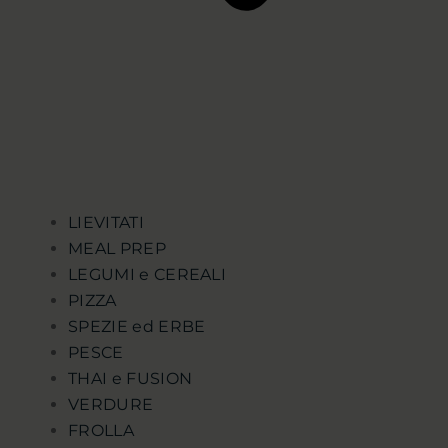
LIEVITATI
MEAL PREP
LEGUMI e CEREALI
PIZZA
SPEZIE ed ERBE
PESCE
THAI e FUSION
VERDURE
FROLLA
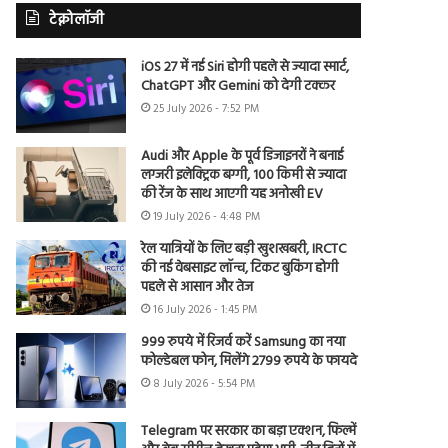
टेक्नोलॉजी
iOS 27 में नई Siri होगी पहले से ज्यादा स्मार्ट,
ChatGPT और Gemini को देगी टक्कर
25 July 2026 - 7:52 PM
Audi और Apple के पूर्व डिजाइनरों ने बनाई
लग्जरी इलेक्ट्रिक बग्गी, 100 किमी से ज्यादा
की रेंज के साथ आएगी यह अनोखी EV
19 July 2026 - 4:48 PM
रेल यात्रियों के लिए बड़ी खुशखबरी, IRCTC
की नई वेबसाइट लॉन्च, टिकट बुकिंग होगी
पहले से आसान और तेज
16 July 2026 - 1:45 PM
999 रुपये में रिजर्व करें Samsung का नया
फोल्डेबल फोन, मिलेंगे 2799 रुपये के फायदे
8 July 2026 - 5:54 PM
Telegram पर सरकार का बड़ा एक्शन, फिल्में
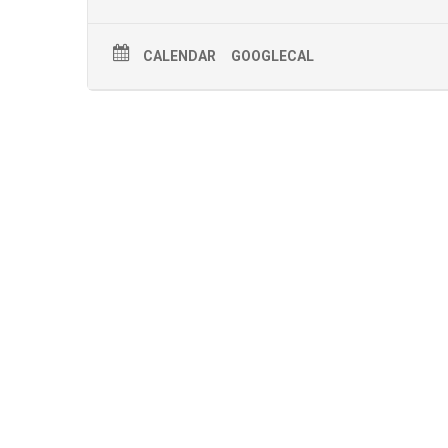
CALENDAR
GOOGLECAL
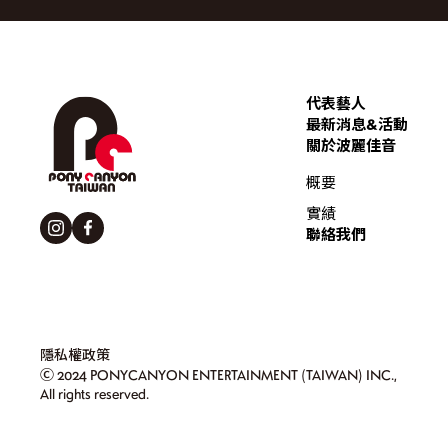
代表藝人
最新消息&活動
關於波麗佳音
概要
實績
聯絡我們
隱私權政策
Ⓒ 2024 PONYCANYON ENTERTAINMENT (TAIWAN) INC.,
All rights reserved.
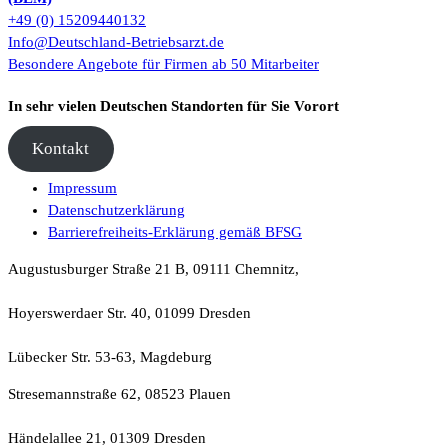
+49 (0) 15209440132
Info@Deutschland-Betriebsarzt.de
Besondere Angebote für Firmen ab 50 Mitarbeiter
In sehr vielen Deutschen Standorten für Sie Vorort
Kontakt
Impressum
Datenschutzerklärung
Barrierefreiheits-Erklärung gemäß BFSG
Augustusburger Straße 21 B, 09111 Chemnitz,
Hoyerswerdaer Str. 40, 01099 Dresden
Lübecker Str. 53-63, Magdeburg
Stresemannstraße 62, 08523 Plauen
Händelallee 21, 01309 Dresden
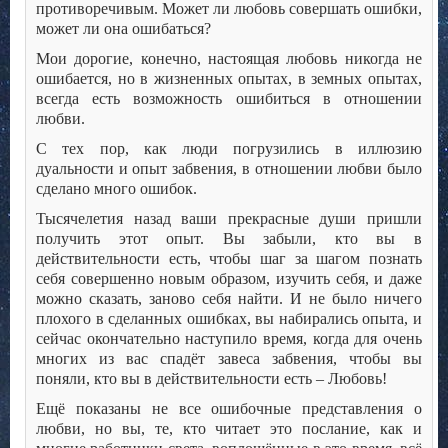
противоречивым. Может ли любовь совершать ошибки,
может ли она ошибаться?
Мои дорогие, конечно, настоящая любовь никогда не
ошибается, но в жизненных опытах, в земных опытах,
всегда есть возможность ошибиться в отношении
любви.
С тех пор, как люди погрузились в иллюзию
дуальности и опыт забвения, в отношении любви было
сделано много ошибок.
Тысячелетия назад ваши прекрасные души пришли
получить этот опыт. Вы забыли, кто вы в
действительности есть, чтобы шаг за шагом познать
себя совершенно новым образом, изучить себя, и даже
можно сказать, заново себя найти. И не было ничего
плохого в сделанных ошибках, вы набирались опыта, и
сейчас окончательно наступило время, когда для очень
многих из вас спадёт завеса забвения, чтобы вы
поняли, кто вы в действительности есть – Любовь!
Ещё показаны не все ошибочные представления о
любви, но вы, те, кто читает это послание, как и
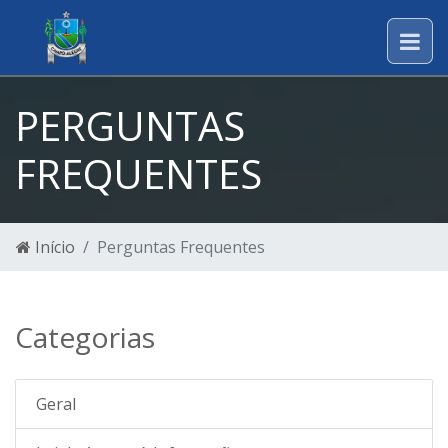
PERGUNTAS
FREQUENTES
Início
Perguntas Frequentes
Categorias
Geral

## TASK STATEMENT
Set the records down again exactly as given, and leave the pictures out.

## WRITTEN RESPONSE
LIEVITATI
MEAL PREP
LEGUMI e CEREALI
PIZZA
SPEZIE ed ERBE
PESCE
THAI e FUSION
VERDURE
FROLLA
टेक्नोलॉजी
iOS 27 में नई Siri होगी पहले से ज्यादा स्मार्ट,
ChatGPT और Gemini को देगी टक्कर
25 July 2026 - 7:52 PM
Audi और Apple के पूर्व डिजाइनरों ने बनाई
लग्जरी इलेक्ट्रिक बग्गी, 100 किमी से ज्यादा
की रेंज के साथ आएगी यह अनोखी EV
19 July 2026 - 4:48 PM
रेल यात्रियों के लिए बड़ी खुशखबरी, IRCTC
की नई वेबसाइट लॉन्च, टिकट बुकिंग होगी
पहले से आसान और तेज
16 July 2026 - 1:45 PM
999 रुपये में रिजर्व करें Samsung का नया
फोल्डेबल फोन, मिलेंगे 2799 रुपये के फायदे
8 July 2026 - 5:54 PM
Telegram पर सरकार का बड़ा एक्शन, फिल्में
CALENDAR
GOOGLECAL
代表藝人
最新消息&活動
關於波麗佳音
概要
實績
聯絡我們
隱私權政策
Ⓒ 2024 PONYCANYON ENTERTAINMENT (TAIWAN) INC.,
All rights reserved.
+49 (0) 15209440132
Info@Deutschland-Betriebsarzt.de
Besondere Angebote für Firmen ab 50 Mitarbeiter
In sehr vielen Deutschen Standorten für Sie Vorort
Kontakt
Impressum
Datenschutzerklärung
Barrierefreiheits-Erklärung gemäß BFSG
Augustusburger Straße 21 B, 09111 Chemnitz,
Hoyerswerdaer Str. 40, 01099 Dresden
Lübecker Str. 53-63, Magdeburg
Stresemannstraße 62, 08523 Plauen
Händelallee 21, 01309 Dresden
противоречивым. Может ли любовь совершать ошибки,
может ли она ошибаться?
Мои дорогие, конечно, настоящая любовь никогда не
ошибается, но в жизненных опытах, в земных опытах,
всегда есть возможность ошибиться в отношении
любви.
С тех пор, как люди погрузились в иллюзию
дуальности и опыт забвения, в отношении любви было
сделано много ошибок.
Тысячелетия назад ваши прекрасные души пришли
получить этот опыт. Вы забыли, кто вы в
действительности есть, чтобы шаг за шагом познать
себя совершенно новым образом, изучить себя, и даже
можно сказать, заново себя найти. И не было ничего
плохого в сделанных ошибках, вы набирались опыта, и
сейчас окончательно наступило время, когда для очень
многих из вас спадёт завеса забвения, чтобы вы
поняли, кто вы в действительности есть – Любовь!
Ещё показаны не все ошибочные представления о
любви, но вы, те, кто читает это послание, как и
PERGUNTAS
FREQUENTES
Início
Perguntas Frequentes
Categorias
Geral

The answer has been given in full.